Why do objects sometimes appear in the Lost and Found folder in Active Directory Users and Computers?

Many administrators don't even notice the Lost and Found folder. It's easy to miss, especially because Active Directory Users and Computers only displays it when you configure the snap-in to display advanced options. Open up your copy of Active Directory Users and Computers, and make sure that Advanced is selected in the View menu. Ideally, your Lost and Found folder will look like the one in Figure 15.1—empty. That means that all is well.

Figure 15.1: An empty Lost and Found folder.

But if Lost and Found does contain objects, how did they get there? And what should you do about them?

A Home for Orphans

Essentially, the Lost and Found folder is a home for orphaned Active Directory (AD) objects. Objects usually become orphans through AD replication convergence. Every AD domain controller contains a complete read/write copy of the domain database. That means that it is possible for two administrators to make conflicting changes to AD at the same time. Eventually, AD replication will converge, resolving the discrepancy. The time it takes to do so is referred to as replication latency.

Most of the time, AD doesn't actually need to deal with what appears to be a conflicting change. For example, suppose one administrator changes a user's password, while another changes the user's name. AD replicates each attribute individually, so there's no conflict, even though two administrators made changes to the same user.

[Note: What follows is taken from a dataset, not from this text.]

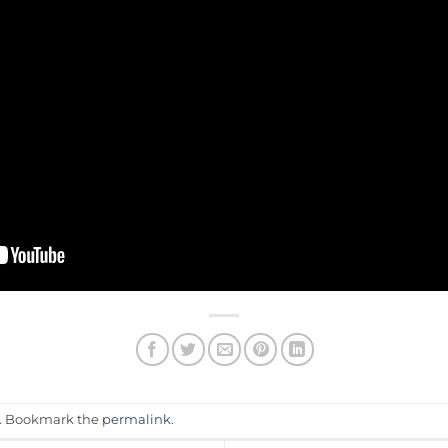
. Bookmark the
permalink
.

However, some types of conflicts can't be easily handled. For example, suppose that one administrator moved a user into the Sales organizational unit (OU), at the same time another administrator deleted the Sales OU on another domain controller. When convergence occurs, where does the user account wind up? In Lost and Found.

Handling Found Objects

When objects appear in Lost and Found, many administrators' first instinct is to delete them, thinking they're some kind of bogus object reference. Don't! They're real AD objects, and you simply need to move them into a regular container or OU.

Other Lost and Found Information

In some environments, administrators use copies of the Ntdsutil utility that they obtained from prerelease copies of Windows 2000 (Win2K). In the article "How to Troubleshoot an 'Internal Error' Error Message During the Replication Phase of Dcpromo," Microsoft documents a problem with prerelease copies of this utility in which using it to perform an authoritative restore would incorrectly increment the internal version number of the Lost and Found container, causing an internal Windows error. Obviously, stay away from prerelease utilities!

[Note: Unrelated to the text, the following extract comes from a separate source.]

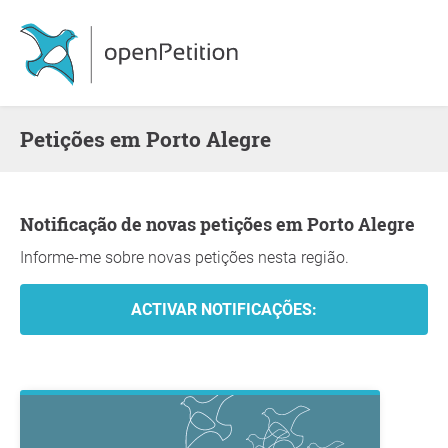
Petições em Porto Alegre
Notificação de novas petições em Porto Alegre
Informe-me sobre novas petições nesta região.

Lost and Found has one legitimate use that doesn't indicate a problem or a replication issue— moving objects between domains. When you use Microsoft's MoveTree utility to move objects between domains, the utility first moves objects into the Lost and Found folder, they're then copied to the destination domain and removed from Lost and Found. If MoveTree fails to work correctly, you might find objects still lingering in Lost and Found. Further, if you try to use MoveTree to move objects such as computer accounts, which it can't handle, they'll wind up in a subfolder under Lost and Found.